EXERCISE DIRECTIONS: This exercise calls for the data below to be retyped exactly, minus any images.

SOURCE MATERIAL:
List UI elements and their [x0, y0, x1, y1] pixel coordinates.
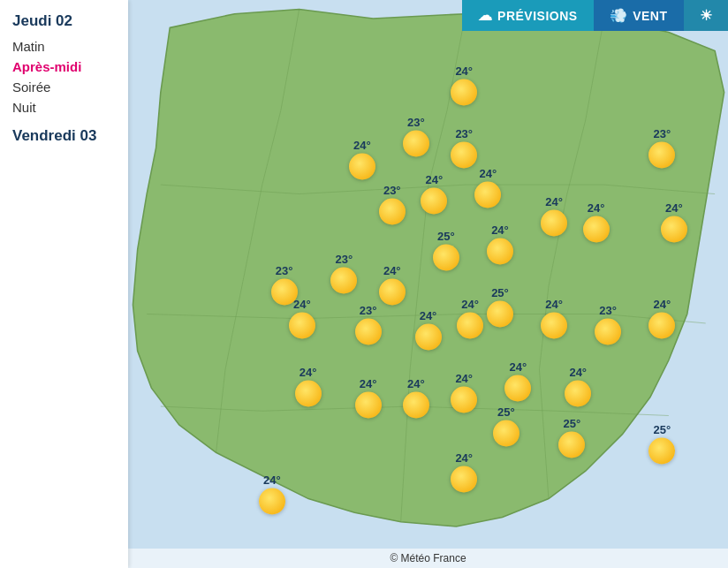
sun-icon: [648, 313, 675, 339]
sun-icon: [451, 466, 477, 492]
sun-icon: [415, 323, 442, 350]
topnav: ☁ PRÉVISIONS 💨 VENT ☀: [462, 0, 728, 31]
temperature-label: 23°: [360, 303, 377, 316]
temperature-label: 24°: [545, 298, 563, 311]
temperature-label: 24°: [545, 195, 563, 208]
weather-dot: 24°: [504, 360, 531, 401]
temperature-label: 24°: [569, 366, 587, 379]
temperature-label: 23°: [336, 252, 353, 265]
sun-icon: [349, 154, 375, 180]
temperature-label: 24°: [300, 366, 317, 379]
sun-icon: [379, 199, 406, 225]
weather-dot: 24°: [415, 308, 442, 350]
sun-icon: [595, 318, 621, 345]
wind-icon: 💨: [610, 7, 628, 24]
time-matin[interactable]: Matin: [12, 39, 116, 54]
weather-dot: 24°: [451, 371, 477, 413]
sun-icon: [487, 239, 513, 265]
sun-icon: [487, 301, 513, 328]
sun-icon: [565, 381, 591, 407]
temperature-label: 23°: [455, 127, 473, 140]
sun-icon: [661, 216, 687, 242]
sun-icon: [541, 313, 567, 339]
weather-dot: 23°: [648, 127, 675, 169]
time-nuit[interactable]: Nuit: [12, 100, 116, 115]
temperature-label: 23°: [599, 303, 617, 316]
temperature-label: 24°: [653, 298, 671, 311]
temperature-label: 24°: [263, 473, 281, 487]
previsions-btn[interactable]: ☁ PRÉVISIONS: [462, 0, 594, 31]
sun-icon: [355, 392, 382, 419]
sun-btn[interactable]: ☀: [684, 0, 729, 31]
sun-icon: [355, 318, 382, 345]
temperature-label: 25°: [497, 405, 515, 419]
weather-dot: 24°: [289, 298, 315, 339]
sun-icon: [433, 244, 459, 270]
temperature-label: 24°: [360, 377, 377, 390]
weather-dot: 25°: [493, 405, 519, 447]
cloud-icon: ☁: [478, 7, 493, 24]
sun-nav-icon: ☀: [700, 7, 713, 24]
weather-dot: 24°: [457, 298, 483, 339]
temperature-label: 24°: [491, 223, 509, 237]
weather-dot: 23°: [403, 116, 429, 157]
temperature-label: 25°: [491, 286, 509, 299]
temperature-label: 23°: [276, 263, 293, 276]
temperature-label: 24°: [665, 201, 683, 214]
temperature-label: 24°: [480, 167, 497, 180]
temperature-label: 24°: [455, 371, 473, 384]
weather-dot: 23°: [595, 303, 621, 345]
weather-dot: 24°: [474, 167, 501, 208]
previsions-label: PRÉVISIONS: [497, 9, 578, 23]
weather-dot: 23°: [379, 184, 406, 225]
temperature-label: 24°: [455, 64, 473, 78]
sun-icon: [451, 80, 477, 106]
time-soiree[interactable]: Soirée: [12, 80, 116, 95]
temperature-label: 24°: [461, 298, 479, 311]
sun-icon: [504, 375, 531, 401]
weather-dot: 24°: [355, 377, 382, 419]
temperature-label: 24°: [510, 360, 527, 373]
weather-dot: 24°: [661, 201, 687, 242]
temperature-label: 24°: [383, 263, 401, 276]
sun-icon: [474, 182, 501, 208]
footer: © Météo France: [128, 549, 728, 568]
footer-text: © Météo France: [390, 552, 466, 564]
sidebar: Jeudi 02 Matin Après-midi Soirée Nuit Ve…: [0, 0, 128, 568]
temperature-label: 24°: [420, 308, 437, 322]
time-apres-midi[interactable]: Après-midi: [12, 59, 116, 74]
sun-icon: [421, 187, 447, 214]
vent-btn[interactable]: 💨 VENT: [594, 0, 684, 31]
sun-icon: [403, 131, 429, 157]
sun-icon: [295, 381, 322, 407]
weather-dot: 25°: [487, 286, 513, 328]
temperature-label: 24°: [293, 298, 311, 311]
temperature-label: 23°: [407, 116, 425, 129]
map-svg: [128, 0, 728, 568]
weather-dot: 25°: [433, 229, 459, 270]
sun-icon: [451, 386, 477, 413]
sun-icon: [493, 420, 519, 447]
temperature-label: 25°: [653, 422, 671, 435]
day2-title: Vendredi 03: [12, 127, 116, 145]
weather-dot: 24°: [487, 223, 513, 265]
map-area: ☁ PRÉVISIONS 💨 VENT ☀ 23°24°23°24°23°24°…: [128, 0, 728, 568]
weather-dot: 25°: [558, 417, 585, 458]
sun-icon: [330, 267, 357, 293]
day1-title: Jeudi 02: [12, 12, 116, 30]
sun-icon: [583, 216, 610, 242]
weather-dot: 23°: [355, 303, 382, 345]
weather-dot: 24°: [583, 201, 610, 242]
temperature-label: 24°: [353, 139, 371, 152]
temperature-label: 25°: [564, 417, 581, 430]
temperature-label: 24°: [407, 377, 425, 390]
weather-dot: 23°: [451, 127, 477, 169]
weather-dot: 23°: [330, 252, 357, 293]
weather-dot: 24°: [349, 139, 375, 180]
sun-icon: [541, 210, 567, 237]
vent-label: VENT: [633, 9, 667, 23]
weather-dot: 24°: [259, 473, 285, 515]
sun-icon: [558, 432, 585, 458]
temperature-label: 24°: [455, 451, 473, 464]
sun-icon: [648, 437, 675, 464]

FINAL ANSWER:
List UI elements and their [x0, y0, x1, y1] pixel coordinates.
sun-icon: [648, 313, 675, 339]
sun-icon: [451, 466, 477, 492]
sun-icon: [415, 323, 442, 350]
topnav: ☁ PRÉVISIONS 💨 VENT ☀: [462, 0, 728, 31]
temperature-label: 23°: [360, 303, 377, 316]
temperature-label: 24°: [545, 298, 563, 311]
temperature-label: 24°: [545, 195, 563, 208]
weather-dot: 24°: [504, 360, 531, 401]
temperature-label: 24°: [569, 366, 587, 379]
temperature-label: 23°: [336, 252, 353, 265]
sun-icon: [349, 154, 375, 180]
temperature-label: 24°: [300, 366, 317, 379]
sun-icon: [379, 199, 406, 225]
weather-dot: 24°: [415, 308, 442, 350]
sun-icon: [595, 318, 621, 345]
wind-icon: 💨: [610, 7, 628, 24]
time-matin[interactable]: Matin: [12, 39, 116, 54]
weather-dot: 24°: [451, 371, 477, 413]
sun-icon: [487, 239, 513, 265]
sun-icon: [487, 301, 513, 328]
sun-icon: [565, 381, 591, 407]
temperature-label: 23°: [455, 127, 473, 140]
sun-icon: [661, 216, 687, 242]
sun-icon: [541, 313, 567, 339]
weather-dot: 23°: [648, 127, 675, 169]
time-nuit[interactable]: Nuit: [12, 100, 116, 115]
temperature-label: 23°: [599, 303, 617, 316]
temperature-label: 24°: [653, 298, 671, 311]
temperature-label: 24°: [263, 473, 281, 487]
previsions-btn[interactable]: ☁ PRÉVISIONS: [462, 0, 594, 31]
sun-icon: [355, 392, 382, 419]
sun-btn[interactable]: ☀: [684, 0, 729, 31]
sun-icon: [355, 318, 382, 345]
temperature-label: 25°: [497, 405, 515, 419]
weather-dot: 24°: [289, 298, 315, 339]
sun-icon: [433, 244, 459, 270]
temperature-label: 24°: [360, 377, 377, 390]
weather-dot: 25°: [493, 405, 519, 447]
cloud-icon: ☁: [478, 7, 493, 24]
sun-nav-icon: ☀: [700, 7, 713, 24]
weather-dot: 24°: [457, 298, 483, 339]
temperature-label: 24°: [491, 223, 509, 237]
weather-dot: 23°: [403, 116, 429, 157]
temperature-label: 25°: [491, 286, 509, 299]
temperature-label: 23°: [276, 263, 293, 276]
temperature-label: 24°: [665, 201, 683, 214]
temperature-label: 24°: [480, 167, 497, 180]
temperature-label: 24°: [455, 371, 473, 384]
weather-dot: 23°: [595, 303, 621, 345]
weather-dot: 24°: [474, 167, 501, 208]
previsions-label: PRÉVISIONS: [497, 9, 578, 23]
weather-dot: 23°: [379, 184, 406, 225]
temperature-label: 24°: [455, 64, 473, 78]
sun-icon: [451, 80, 477, 106]
time-soiree[interactable]: Soirée: [12, 80, 116, 95]
temperature-label: 24°: [461, 298, 479, 311]
sun-icon: [504, 375, 531, 401]
weather-dot: 24°: [355, 377, 382, 419]
temperature-label: 24°: [510, 360, 527, 373]
weather-dot: 24°: [661, 201, 687, 242]
temperature-label: 24°: [383, 263, 401, 276]
sun-icon: [474, 182, 501, 208]
footer: © Météo France: [128, 549, 728, 568]
footer-text: © Météo France: [390, 552, 466, 564]
sidebar: Jeudi 02 Matin Après-midi Soirée Nuit Ve…: [0, 0, 128, 568]
temperature-label: 24°: [420, 308, 437, 322]
time-apres-midi[interactable]: Après-midi: [12, 59, 116, 74]
sun-icon: [421, 187, 447, 214]
vent-btn[interactable]: 💨 VENT: [594, 0, 684, 31]
sun-icon: [403, 131, 429, 157]
sun-icon: [295, 381, 322, 407]
weather-dot: 25°: [487, 286, 513, 328]
temperature-label: 24°: [293, 298, 311, 311]
temperature-label: 23°: [407, 116, 425, 129]
map-svg: [128, 0, 728, 568]
weather-dot: 25°: [433, 229, 459, 270]
sun-icon: [451, 386, 477, 413]
sun-icon: [493, 420, 519, 447]
temperature-label: 25°: [653, 422, 671, 435]
day2-title: Vendredi 03: [12, 127, 116, 145]
weather-dot: 24°: [487, 223, 513, 265]
map-area: ☁ PRÉVISIONS 💨 VENT ☀ 23°24°23°24°23°24°…: [128, 0, 728, 568]
weather-dot: 25°: [558, 417, 585, 458]
sun-icon: [330, 267, 357, 293]
day1-title: Jeudi 02: [12, 12, 116, 30]
sun-icon: [583, 216, 610, 242]
weather-dot: 23°: [355, 303, 382, 345]
weather-dot: 24°: [583, 201, 610, 242]
temperature-label: 24°: [353, 139, 371, 152]
temperature-label: 25°: [564, 417, 581, 430]
temperature-label: 24°: [407, 377, 425, 390]
weather-dot: 23°: [451, 127, 477, 169]
weather-dot: 23°: [330, 252, 357, 293]
weather-dot: 24°: [349, 139, 375, 180]
sun-icon: [541, 210, 567, 237]
vent-label: VENT: [633, 9, 667, 23]
weather-dot: 24°: [259, 473, 285, 515]
sun-icon: [558, 432, 585, 458]
temperature-label: 24°: [455, 451, 473, 464]
sun-icon: [648, 437, 675, 464]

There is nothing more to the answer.